NEWS STORY: American Muslims urged to turn growth into political power

c. 1998 Religion News Service WASHINGTON _ With Islam set to become the nation’s second largest religion early next century, community leaders are urging American Muslims to harness their growing influence through greater political involvement. Doing so could mean increased pressure on the U.S. government to alter its policy toward Israel and other international issues […]

c. 1998 Religion News Service

WASHINGTON _ With Islam set to become the nation’s second largest religion early next century, community leaders are urging American Muslims to harness their growing influence through greater political involvement.

Doing so could mean increased pressure on the U.S. government to alter its policy toward Israel and other international issues about which the community is generally united, Muslim leaders agree.

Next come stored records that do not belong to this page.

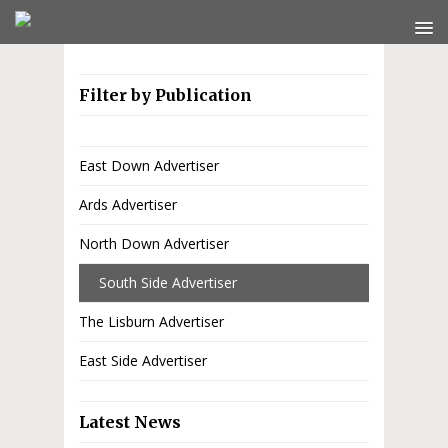
Filter by Publication
East Down Advertiser
Ards Advertiser
North Down Advertiser
South Side Advertiser
The Lisburn Advertiser
East Side Advertiser
Latest News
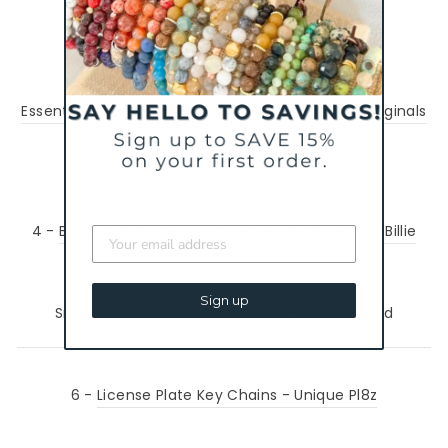
1 -
Matcha Mornings Mug - Sun Lovin Roots
2 -
Essential Oil Diffuser Earrings - Charliemadison Originals
3 -
Lip Doctor - Osmia
4 -
Bergamot Ginger Hand + Body Wash - Etta + Billie
5 -
Sign up
Smartypits Probiotic Deodorant - Handcrafted
Honeybee
6 -
License Plate Key Chains - Unique Pl8z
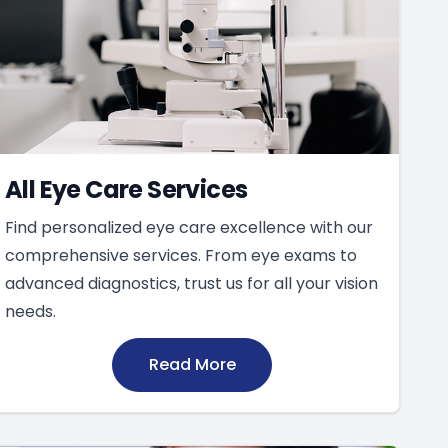
All Eye Care Services
Find personalized eye care excellence with our
comprehensive services. From eye exams to
advanced diagnostics, trust us for all your vision
needs.
Read More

But because of their wide economic and social diversity, American Muslims are less united on domestic issues and any impact their greater political involvement might have in that realm is unclear.

Various American Muslim groups have launched isolated efforts to spur community political efforts in recent years.

The Washington-based American Muslim Council, for example, launched a limited national campaign seeking to register additional Muslim voters in time for the 1996 presidential election. In Berkeley, Calif., the American Muslim Alliance continues to encourage Muslims to run for political office.

However, a coordinated and sustained Muslim effort to register voters, educate them about the issues and unite them behind specific candidates has been lacking, according to Muslim leaders.

Abdurahman Alamoudi, president of the American Muslim Foundation, a Washington think tank, recently called for remedying that situation through the establishment of a national body to coordinate various Islamic-oriented political efforts.”Ours is the fastest-growing religion in America, and its ethnic and social composition becomes more diverse every year,”Alamoudi wrote recently in the Washington Report on Middle East Affairs.”As the challenges affecting us all become more complex, we must give priority to avoiding duplication, confusion, conflict and wasting important resources by working at cross-purposes.”Moreover, we must begin the process of establishing such a council quickly if we are at least to establish our presence at local levels in the 1998 election year and prepare to make an impact in the national elections of 2000.” By 2010, according to various estimates, the Muslim community, which now numbers about 5 million, is expected to surpass in size the 5.8 million-member American Jewish community, currently the nation’s largest non-Christian religious minority.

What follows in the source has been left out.